Detox your brain with sleep
A good night’s sleep effectively ‘cleans’ your brain, allowing cells to shrink and gaps to open between the neurons, so cleansing fluid can wash through, removing damaging toxins, according to research.
Do this: Prioritise sleep. Allow half an hour to wind down before bed, with reading or a relaxing bath, to lull you into a solid night’s kip. And if you’re having ongoing problems sleeping, see your GP for support.
Eat fat for a better memory
But choose the right fat. Research has shown eating just one weekly portion of oily fish – such as mackerel – can halve the risk of Alzheimer’s disease.
Do this: Bake a salmon fillet and have it with steamed spinach and some brown rice for a brain-boosting meal. Studies have shown that green leafy veg could also help protect against Alzheimer’s.
“This is the ultimate mind workout,” says Joanna. Learning helps activate the neural circuits in your brain and keeps your mind young.
Do this: Start learning a language. A University of Edinburgh study found speaking a second language helps slow brain ageing, and even older adults who learn another language later in life experience benefits.
Dance your brain healthy!
Dancing helps encourage the formation of new neural pathways, leading to a 76 per cent drop in dementia risk according to a US study
Do this: Take up ballroom – it’s the best type of dancing for boosting your brain because it involves making small, spontaneous decisions. Go dancing with friends for even more benefits.

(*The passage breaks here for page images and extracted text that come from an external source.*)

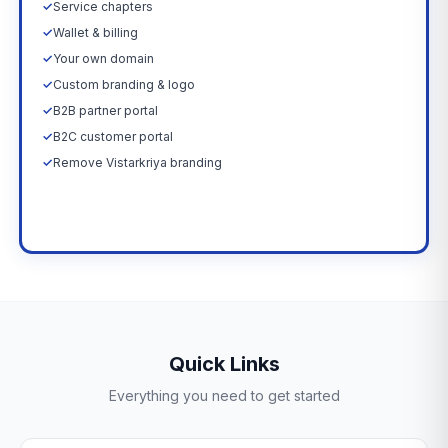
✓
Service chapters
✓
Wallet & billing
✓
Your own domain
✓
Custom branding & logo
✓
B2B partner portal
✓
B2C customer portal
✓
Remove Vistarkriya branding
Upgrade Now →
Quick Links
Everything you need to get started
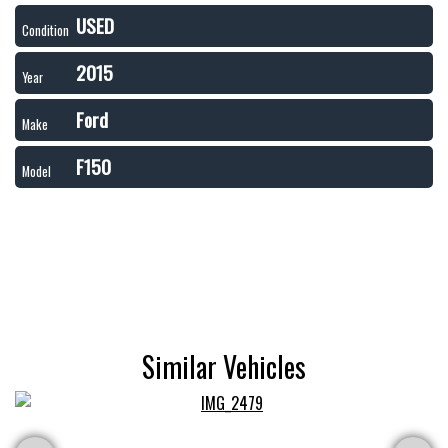
USED
Condition
2015
Year
Ford
Make
F150
Model
Similar Vehicles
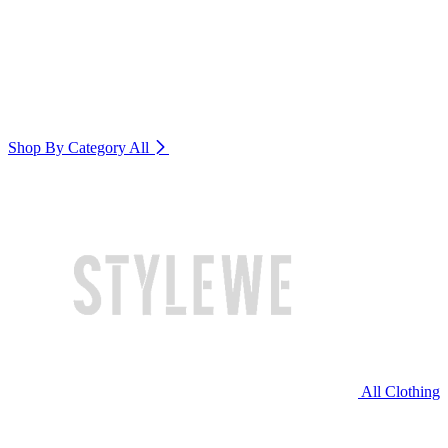
Shop By Category
All
All Clothing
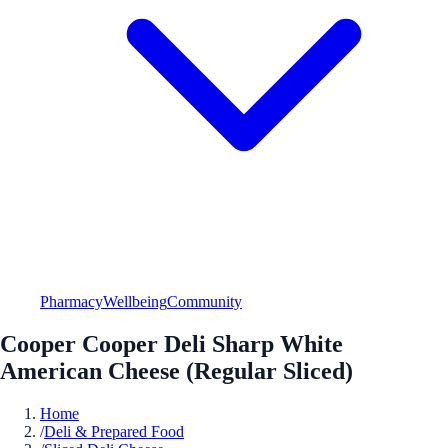
Pharmacy
Wellbeing
Community
Cooper Cooper Deli Sharp White
American Cheese (Regular Sliced)
Home
/
Deli & Prepared Food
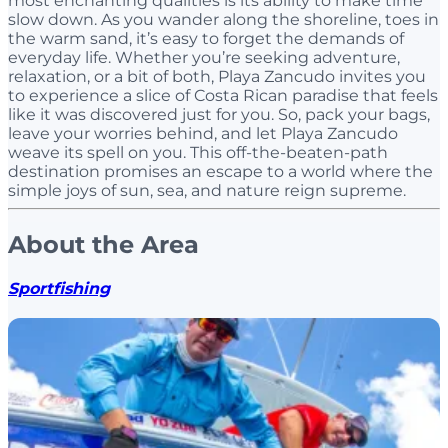
most enchanting qualities is its ability to make time
slow down. As you wander along the shoreline, toes in
the warm sand, it’s easy to forget the demands of
everyday life. Whether you’re seeking adventure,
relaxation, or a bit of both, Playa Zancudo invites you
to experience a slice of Costa Rican paradise that feels
like it was discovered just for you. So, pack your bags,
leave your worries behind, and let Playa Zancudo
weave its spell on you. This off-the-beaten-path
destination promises an escape to a world where the
simple joys of sun, sea, and nature reign supreme.
About the Area
Sportfishing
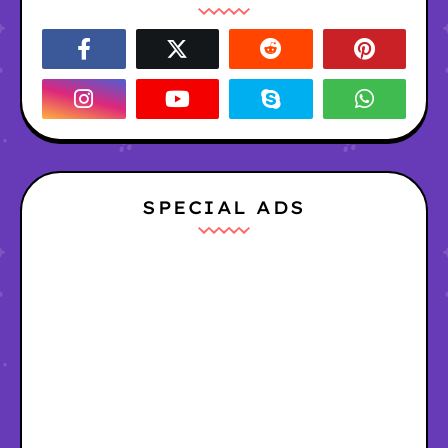
SPECIAL ADS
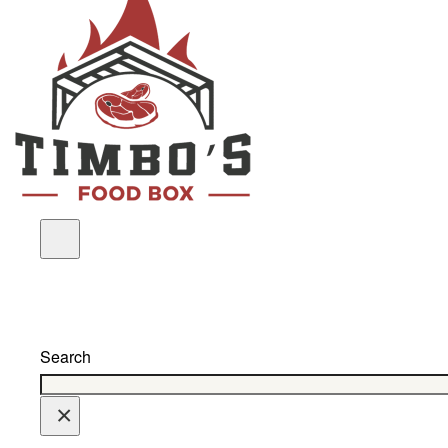
Search
×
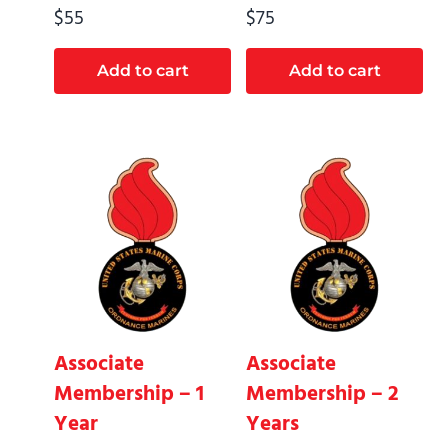
$
55
$
75
Add to cart
Add to cart
Associate
Associate
Membership – 1
Membership – 2
Year
Years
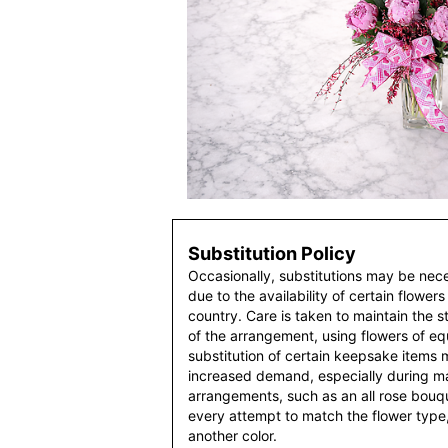
Substitution Policy
Occasionally, substitutions may be nec
due to the availability of certain flowers
country. Care is taken to maintain the 
of the arrangement, using flowers of equ
substitution of certain keepsake items
increased demand, especially during maj
arrangements, such as an all rose bouqu
every attempt to match the flower type,
another color.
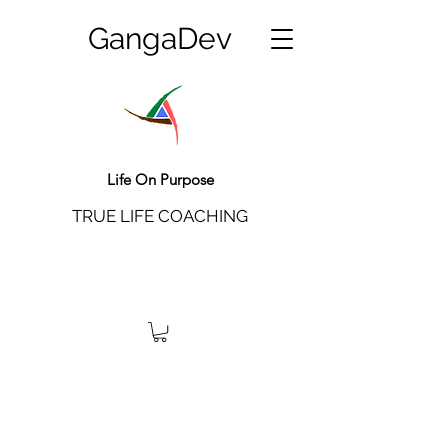
GangaDev
Life On Purpose
TRUE LIFE COACHING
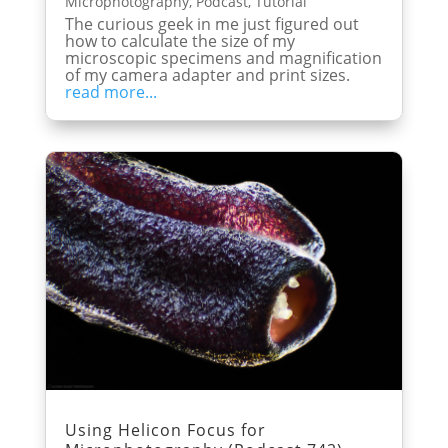
Microphotography
,
Podcast
,
Tutorial
The curious geek in me just figured out
how to calculate the size of my
microscopic specimens and magnification
of my camera adapter and print sizes.
read more...
Using Helicon Focus for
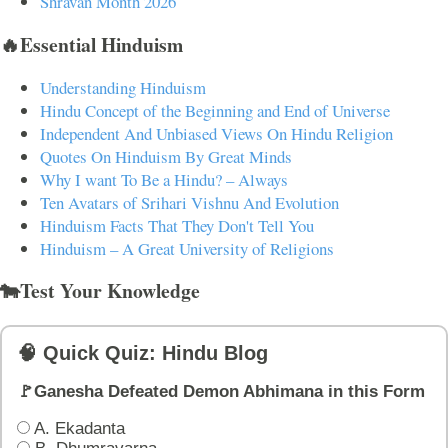
Shravan Month 2026
🔥Essential Hinduism
Understanding Hinduism
Hindu Concept of the Beginning and End of Universe
Independent And Unbiased Views On Hindu Religion
Quotes On Hinduism By Great Minds
Why I want To Be a Hindu? – Always
Ten Avatars of Srihari Vishnu And Evolution
Hinduism Facts That They Don't Tell You
Hinduism – A Great University of Religions
🐄Test Your Knowledge
🧠 Quick Quiz: Hindu Blog
🚩Ganesha Defeated Demon Abhimana in this Form
A. Ekadanta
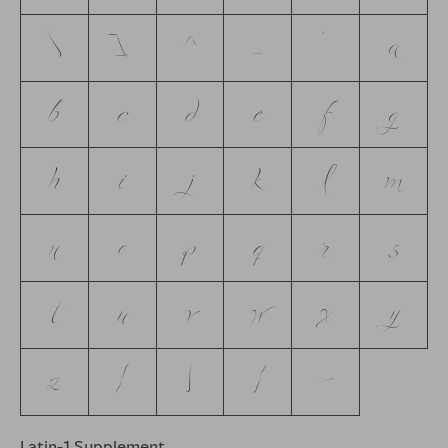
\
]
^
_
`
a
b
c
d
e
f
g
h
i
j
k
l
m
n
o
p
q
r
s
t
u
v
w
x
y
z
{
|
}
~
Latin-1 Supplement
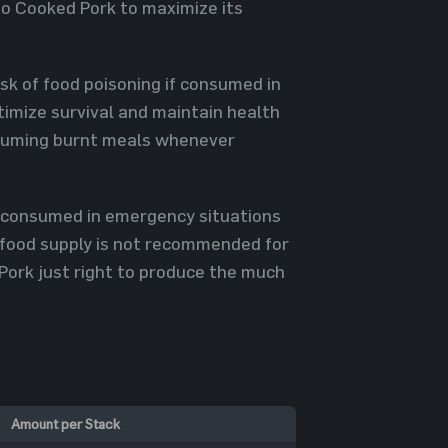
to Cooked Pork to maximize its
isk of food poisoning if consumed in
timize survival and maintain health
onsuming burnt meals whenever
be consumed in emergency situations
n food supply is not recommended for
Pork just right to produce the much
Amount per Stack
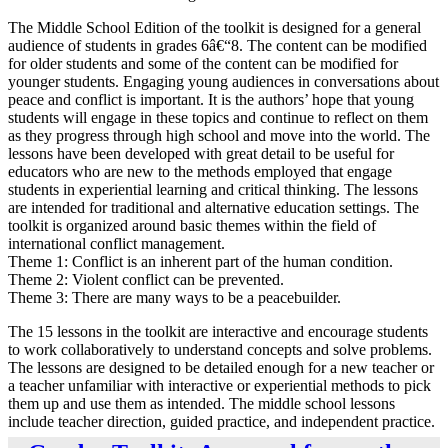
The Middle School Edition of the toolkit is designed for a general
audience of students in grades 6â€“8. The content can be modified
for older students and some of the content can be modified for
younger students. Engaging young audiences in conversations about
peace and conflict is important. It is the authors’ hope that young
students will engage in these topics and continue to reflect on them
as they progress through high school and move into the world. The
lessons have been developed with great detail to be useful for
educators who are new to the methods employed that engage
students in experiential learning and critical thinking. The lessons
are intended for traditional and alternative education settings. The
toolkit is organized around basic themes within the field of
international conflict management.
Theme 1: Conflict is an inherent part of the human condition.
Theme 2: Violent conflict can be prevented.
Theme 3: There are many ways to be a peacebuilder.
The 15 lessons in the toolkit are interactive and encourage students
to work collaboratively to understand concepts and solve problems.
The lessons are designed to be detailed enough for a new teacher or
a teacher unfamiliar with interactive or experiential methods to pick
them up and use them as intended. The middle school lessons
include teacher direction, guided practice, and independent practice.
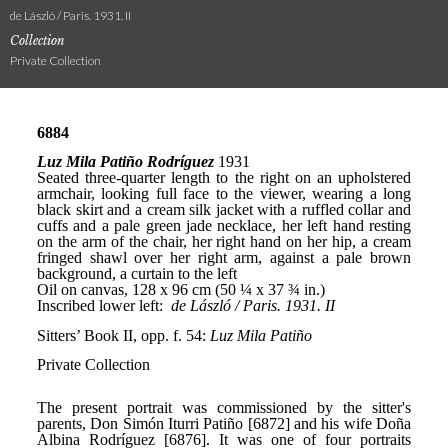
de László / Paris. 1931. II
Collection
Private Collection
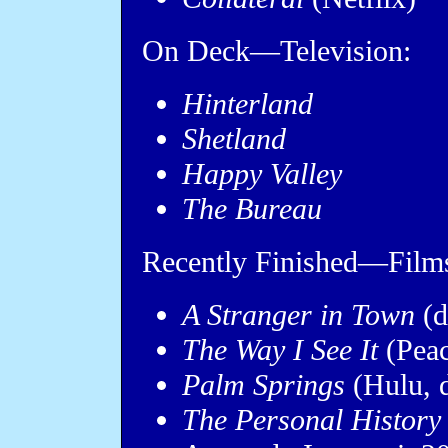
On Deck—Television:
Hinterland
Shetland
Happy Valley
The Bureau
Recently Finished—Film
A Stranger in Town
(d
The Way I See It
(Peac
Palm Springs
(Hulu, 
The Personal History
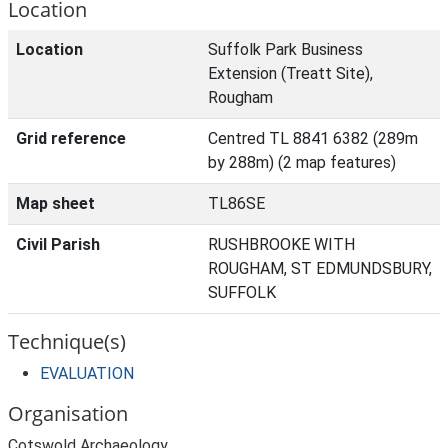
Location
Location
Suffolk Park Business
Extension (Treatt Site),
Rougham
Grid reference
Centred TL 8841 6382 (289m
by 288m) (2 map features)
Map sheet
TL86SE
Civil Parish
RUSHBROOKE WITH
ROUGHAM, ST EDMUNDSBURY,
SUFFOLK
Technique(s)
EVALUATION
Organisation
Cotswold Archaeology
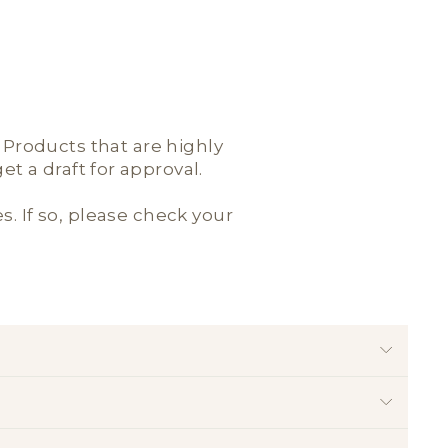
; Products that are highly
t a draft for approval.
es. If so, please check your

What about brain training?
“There’s no real evidence brain-training games help,” says Jo. “When it comes to technology, the most useful thing is probably to stay on top of new gadgets. Learning to use all the functions on a computer, tablet or smartphone properly is quite complex and mastering it builds some new neurons.
“ As for games, playing things like bridge with friends is your best bet – it helps boost your brain and gives you a social element too, which is also important for protecting your brain.”